[Saved entries]
"""
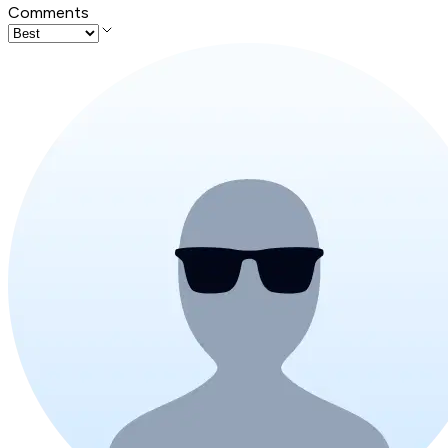
Comments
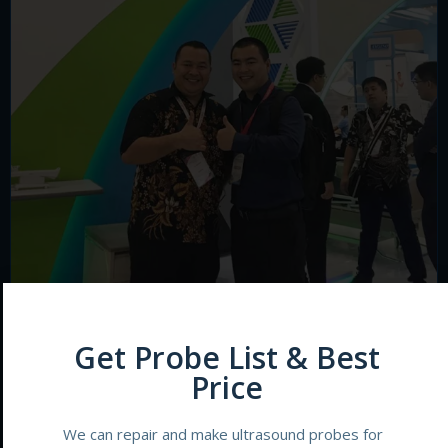
Get Probe List & Best
Price
We can repair and make ultrasound probes for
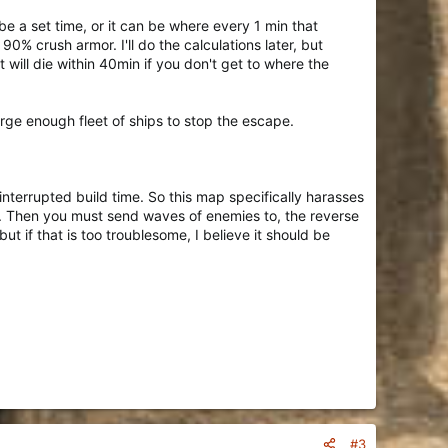
e a set time, or it can be where every 1 min that
0% crush armor. I'll do the calculations later, but
will die within 40min if you don't get to where the
rge enough fleet of ships to stop the escape.
ninterrupted build time. So this map specifically harasses
y. Then you must send waves of enemies to, the reverse
but if that is too troublesome, I believe it should be
#3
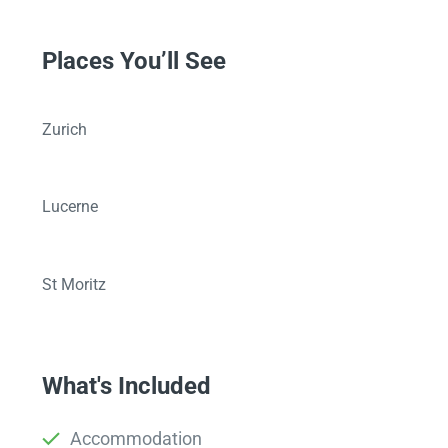
Places You’ll See
Zurich
Lucerne
St Moritz
What's Included
Accommodation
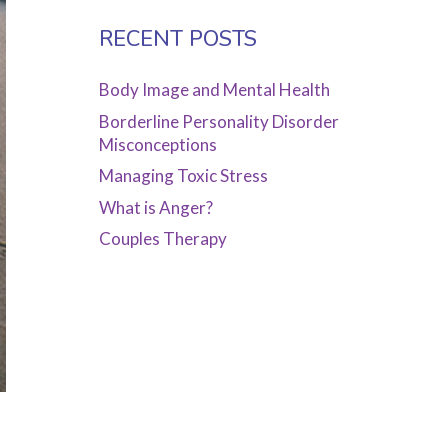
RECENT POSTS
Body Image and Mental Health
Borderline Personality Disorder
Misconceptions
Managing Toxic Stress
What is Anger?
Couples Therapy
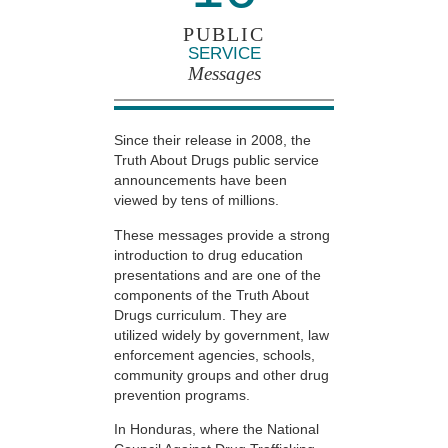
PUBLIC
SERVICE
Messages
Since their release in 2008, the
Truth About Drugs public service
announcements have been
viewed by tens of millions.
These messages provide a strong
introduction to drug education
presentations and are one of the
components of the Truth About
Drugs curriculum. They are
utilized widely by government, law
enforcement agencies, schools,
community groups and other drug
prevention programs.
In Honduras, where the National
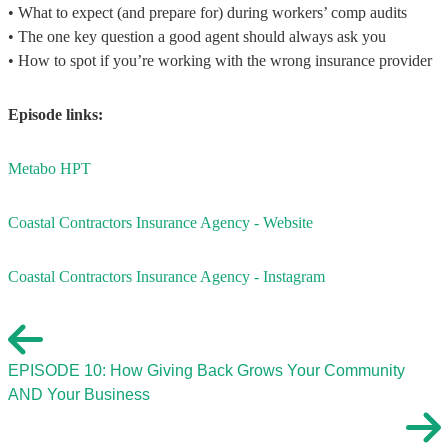
• What to expect (and prepare for) during workers’ comp audits
• The one key question a good agent should always ask you
• How to spot if you’re working with the wrong insurance provider
Episode links:
Metabo HPT
Coastal Contractors Insurance Agency - Website
Coastal Contractors Insurance Agency - Instagram
EPISODE 10: How Giving Back Grows Your Community
AND Your Business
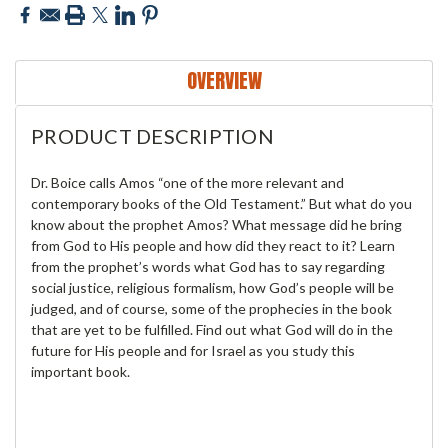
OVERVIEW
PRODUCT DESCRIPTION
Dr. Boice calls Amos “one of the more relevant and
contemporary books of the Old Testament.” But what do you
know about the prophet Amos? What message did he bring
from God to His people and how did they react to it? Learn
from the prophet’s words what God has to say regarding
social justice, religious formalism, how God’s people will be
judged, and of course, some of the prophecies in the book
that are yet to be fulfilled. Find out what God will do in the
future for His people and for Israel as you study this
important book.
"""
◆ What the exercise asks
The output must match the records word for word, except that no pictures appear.

◆ Result of this task
Comments
Get Probe List & Best
Price
We can repair and make ultrasound probes for
e a set time, or it can be where every 1 min that
0% crush armor. I'll do the calculations later, but
will die within 40min if you don't get to where the
rge enough fleet of ships to stop the escape.
ninterrupted build time. So this map specifically harasses
y. Then you must send waves of enemies to, the reverse
but if that is too troublesome, I believe it should be
#3
Places You’ll See
Zurich
Lucerne
St Moritz
What's Included
Accommodation
RECENT POSTS
Body Image and Mental Health
Borderline Personality Disorder
Misconceptions
Managing Toxic Stress
What is Anger?
Couples Therapy
PUBLIC
SERVICE
Messages
Since their release in 2008, the
Truth About Drugs public service
announcements have been
viewed by tens of millions.
These messages provide a strong
introduction to drug education
presentations and are one of the
components of the Truth About
Drugs curriculum. They are
utilized widely by government, law
enforcement agencies, schools,
community groups and other drug
prevention programs.
In Honduras, where the National
• What to expect (and prepare for) during workers’ comp audits
• The one key question a good agent should always ask you
• How to spot if you’re working with the wrong insurance provider
Episode links:
Metabo HPT
Coastal Contractors Insurance Agency - Website
Coastal Contractors Insurance Agency - Instagram
EPISODE 10: How Giving Back Grows Your Community
AND Your Business
OVERVIEW
PRODUCT DESCRIPTION
Dr. Boice calls Amos “one of the more relevant and
contemporary books of the Old Testament.” But what do you
know about the prophet Amos? What message did he bring
from God to His people and how did they react to it? Learn
from the prophet’s words what God has to say regarding
social justice, religious formalism, how God’s people will be
judged, and of course, some of the prophecies in the book
that are yet to be fulfilled. Find out what God will do in the
future for His people and for Israel as you study this
important book.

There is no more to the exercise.